Co-occurring

Co-occurring substance use disorder in schizophrenia

April 7, 2026 10 min read

The combination of schizophrenia and substance use disorder is so common that clinicians have a name for it — "dual diagnosis," or in newer language, "co-occurring disorders." Different studies put the lifetime prevalence of any substance use disorder in people with schizophrenia at around 47%, compared with 16% in the general population. That overlap shapes outcomes more than almost any other variable: it predicts more relapses, more hospitalisations, worse housing stability, higher cardiovascular and infectious disease risk, and higher mortality.

In one sentence

Substance use disorders are common in schizophrenia, drive much of the variance in long-term outcomes, and respond best to integrated treatment that addresses both conditions in the same team rather than serially.
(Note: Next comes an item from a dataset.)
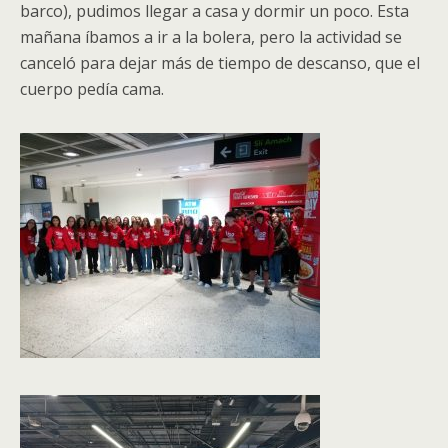
barco), pudimos llegar a casa y dormir un poco. Esta
mañana íbamos a ir a la bolera, pero la actividad se
canceló para dejar más de tiempo de descanso, que el
cuerpo pedía cama.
How common is it, by substance?

Drawing on the Epidemiologic Catchment Area study and subsequent surveys, lifetime prevalence in schizophrenia is approximately:

Why the overlap is so high

Self-medication

Many people describe substance use as helping with specific symptoms — alcohol or cannabis to quiet voices or anxiety, stimulants to push through negative symptoms, opioids to dull pain or distress. This rarely works long-term, but the short-term reinforcement is real.

Shared biology

Schizophrenia and addiction share dopaminergic pathways and reward-system dysregulation. Some genetic risk variants overlap. The brains that develop psychosis appear to be more vulnerable to substance dependence, even at lower doses.

Social context

Marginalisation, unstable housing, poverty, and trauma all increase substance use risk — and all are common in serious mental illness.
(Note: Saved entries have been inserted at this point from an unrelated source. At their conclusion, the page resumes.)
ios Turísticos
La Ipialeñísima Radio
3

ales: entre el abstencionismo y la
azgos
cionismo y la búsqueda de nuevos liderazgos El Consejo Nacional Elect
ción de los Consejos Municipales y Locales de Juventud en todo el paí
Cannabis and psychosis specifically

The relationship between cannabis and psychosis deserves separate mention. Heavy adolescent cannabis use, particularly of high-THC products, is associated with a substantially increased risk of developing psychosis — and continued cannabis use after a first episode is one of the strongest predictors of relapse. See our cannabis article.

Why outcomes are worse

Why treatment has historically failed

For decades, mental health services and addiction services were funded, organised, and trained separately. People with both conditions were bounced between systems: addiction services often refused to treat people who weren't yet "psychiatrically stable," while mental health services often refused to treat people who weren't yet "clean." Patients fell into the gap.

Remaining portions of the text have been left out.